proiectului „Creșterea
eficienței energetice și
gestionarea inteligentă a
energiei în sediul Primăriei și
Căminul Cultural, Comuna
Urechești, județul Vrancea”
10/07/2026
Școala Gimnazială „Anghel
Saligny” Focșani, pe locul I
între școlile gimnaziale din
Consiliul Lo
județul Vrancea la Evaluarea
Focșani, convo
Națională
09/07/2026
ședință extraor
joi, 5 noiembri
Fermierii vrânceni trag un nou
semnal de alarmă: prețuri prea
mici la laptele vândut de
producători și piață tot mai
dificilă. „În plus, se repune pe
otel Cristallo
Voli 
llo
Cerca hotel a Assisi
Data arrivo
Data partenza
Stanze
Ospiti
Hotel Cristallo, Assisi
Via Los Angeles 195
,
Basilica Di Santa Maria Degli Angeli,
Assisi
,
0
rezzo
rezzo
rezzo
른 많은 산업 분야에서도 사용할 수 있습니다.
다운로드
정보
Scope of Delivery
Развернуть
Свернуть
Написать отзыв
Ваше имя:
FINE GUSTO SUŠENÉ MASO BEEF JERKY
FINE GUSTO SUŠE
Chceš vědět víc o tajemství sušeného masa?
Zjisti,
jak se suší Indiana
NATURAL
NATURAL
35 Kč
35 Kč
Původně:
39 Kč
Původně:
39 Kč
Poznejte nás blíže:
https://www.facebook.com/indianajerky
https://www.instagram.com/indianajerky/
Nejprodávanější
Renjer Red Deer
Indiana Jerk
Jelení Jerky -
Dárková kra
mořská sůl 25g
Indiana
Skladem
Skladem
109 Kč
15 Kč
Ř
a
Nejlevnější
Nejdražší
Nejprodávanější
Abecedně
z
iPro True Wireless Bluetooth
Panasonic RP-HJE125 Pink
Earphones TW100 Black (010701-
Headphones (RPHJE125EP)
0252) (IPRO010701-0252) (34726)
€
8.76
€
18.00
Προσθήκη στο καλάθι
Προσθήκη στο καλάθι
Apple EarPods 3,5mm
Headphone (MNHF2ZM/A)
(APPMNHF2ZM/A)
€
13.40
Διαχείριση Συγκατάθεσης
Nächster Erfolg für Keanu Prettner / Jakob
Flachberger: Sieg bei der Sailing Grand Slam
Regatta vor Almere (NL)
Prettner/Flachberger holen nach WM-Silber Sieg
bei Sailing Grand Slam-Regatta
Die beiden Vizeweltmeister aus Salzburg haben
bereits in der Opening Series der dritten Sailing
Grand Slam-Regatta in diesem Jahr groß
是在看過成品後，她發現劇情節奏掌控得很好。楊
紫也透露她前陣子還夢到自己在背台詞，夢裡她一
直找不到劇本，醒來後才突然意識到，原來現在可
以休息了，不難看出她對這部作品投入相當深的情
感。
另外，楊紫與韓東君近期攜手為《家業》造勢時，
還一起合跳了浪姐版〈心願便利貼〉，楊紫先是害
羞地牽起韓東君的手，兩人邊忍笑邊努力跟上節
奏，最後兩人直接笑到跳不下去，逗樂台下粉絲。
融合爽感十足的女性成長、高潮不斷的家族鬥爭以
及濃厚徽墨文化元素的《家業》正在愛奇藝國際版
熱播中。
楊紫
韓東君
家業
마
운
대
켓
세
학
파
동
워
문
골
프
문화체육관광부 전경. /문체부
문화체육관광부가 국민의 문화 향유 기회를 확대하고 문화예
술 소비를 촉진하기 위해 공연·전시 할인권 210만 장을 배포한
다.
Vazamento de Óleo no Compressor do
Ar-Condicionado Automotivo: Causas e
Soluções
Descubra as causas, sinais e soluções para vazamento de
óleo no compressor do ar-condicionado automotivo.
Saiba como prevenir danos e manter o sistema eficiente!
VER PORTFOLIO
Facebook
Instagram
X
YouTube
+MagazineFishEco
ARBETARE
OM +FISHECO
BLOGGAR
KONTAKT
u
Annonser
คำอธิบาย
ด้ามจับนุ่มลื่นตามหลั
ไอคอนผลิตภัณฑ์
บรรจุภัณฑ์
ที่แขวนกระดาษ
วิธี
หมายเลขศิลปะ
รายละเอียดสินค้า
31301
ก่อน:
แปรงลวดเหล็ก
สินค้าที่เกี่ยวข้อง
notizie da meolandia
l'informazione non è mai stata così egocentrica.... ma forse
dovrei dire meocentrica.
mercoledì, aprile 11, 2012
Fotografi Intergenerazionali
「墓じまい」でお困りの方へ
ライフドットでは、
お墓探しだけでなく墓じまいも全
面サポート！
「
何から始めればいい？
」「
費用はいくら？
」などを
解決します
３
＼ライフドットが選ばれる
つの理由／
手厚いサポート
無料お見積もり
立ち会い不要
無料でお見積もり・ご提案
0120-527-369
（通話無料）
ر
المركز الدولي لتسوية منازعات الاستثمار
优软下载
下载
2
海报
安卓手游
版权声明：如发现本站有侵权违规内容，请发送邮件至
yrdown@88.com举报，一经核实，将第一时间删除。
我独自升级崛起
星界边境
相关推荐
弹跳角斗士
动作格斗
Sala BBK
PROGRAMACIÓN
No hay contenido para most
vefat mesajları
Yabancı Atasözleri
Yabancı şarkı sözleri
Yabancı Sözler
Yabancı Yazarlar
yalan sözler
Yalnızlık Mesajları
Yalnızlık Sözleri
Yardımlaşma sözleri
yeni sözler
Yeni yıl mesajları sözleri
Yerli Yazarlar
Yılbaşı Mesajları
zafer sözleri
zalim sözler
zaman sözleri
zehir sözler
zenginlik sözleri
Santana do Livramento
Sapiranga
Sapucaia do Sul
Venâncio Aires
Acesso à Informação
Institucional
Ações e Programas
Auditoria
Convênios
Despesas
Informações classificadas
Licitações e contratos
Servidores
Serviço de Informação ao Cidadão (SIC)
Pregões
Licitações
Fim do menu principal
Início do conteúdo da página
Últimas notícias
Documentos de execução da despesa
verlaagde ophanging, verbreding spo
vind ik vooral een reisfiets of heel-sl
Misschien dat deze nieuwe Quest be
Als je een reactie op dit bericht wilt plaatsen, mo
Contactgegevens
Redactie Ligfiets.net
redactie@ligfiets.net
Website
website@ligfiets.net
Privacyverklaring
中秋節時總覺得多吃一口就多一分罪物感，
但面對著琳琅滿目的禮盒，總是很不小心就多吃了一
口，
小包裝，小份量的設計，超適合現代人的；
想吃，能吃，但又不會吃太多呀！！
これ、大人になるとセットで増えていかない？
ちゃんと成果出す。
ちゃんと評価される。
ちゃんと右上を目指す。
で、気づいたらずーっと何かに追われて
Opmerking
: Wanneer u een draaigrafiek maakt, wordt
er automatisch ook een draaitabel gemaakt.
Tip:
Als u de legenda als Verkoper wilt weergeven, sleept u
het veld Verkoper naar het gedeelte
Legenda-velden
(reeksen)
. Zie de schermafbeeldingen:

*PROBLEM DETAILS*. The lines to retype, exactly and only, run from the first line of the material through the line with "producători și piață tot mai".

*PROBLEM SOLUTION*.
proiectului „Creșterea
eficienței energetice și
gestionarea inteligentă a
energiei în sediul Primăriei și
Căminul Cultural, Comuna
Urechești, județul Vrancea”
10/07/2026
Școala Gimnazială „Anghel
Saligny” Focșani, pe locul I
între școlile gimnaziale din
Consiliul Lo
județul Vrancea la Evaluarea
Focșani, convo
Națională
09/07/2026
ședință extraor
joi, 5 noiembri
Fermierii vrânceni trag un nou
semnal de alarmă: prețuri prea
mici la laptele vândut de
producători și piață tot mai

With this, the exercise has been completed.